##### Source records #####

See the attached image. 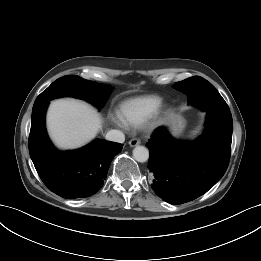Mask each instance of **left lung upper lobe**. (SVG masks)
I'll use <instances>...</instances> for the list:
<instances>
[{"label":"left lung upper lobe","instance_id":"left-lung-upper-lobe-1","mask_svg":"<svg viewBox=\"0 0 261 261\" xmlns=\"http://www.w3.org/2000/svg\"><path fill=\"white\" fill-rule=\"evenodd\" d=\"M206 84H210V83L202 77L195 76V77H191V78H188L183 81L175 83L173 88L185 93L188 96L189 104H193V105L197 106L196 102L192 99L193 94H195L197 92V90L200 89L201 85H206ZM218 95H219V99H218L219 106L227 107V104L224 101V99L221 97V95L219 93H218ZM198 107H200V106H198Z\"/></svg>","mask_w":261,"mask_h":261}]
</instances>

#####

Brief —
Say, as a bare number, how many lines of the data hold the string "instances".

Answer to this task —
3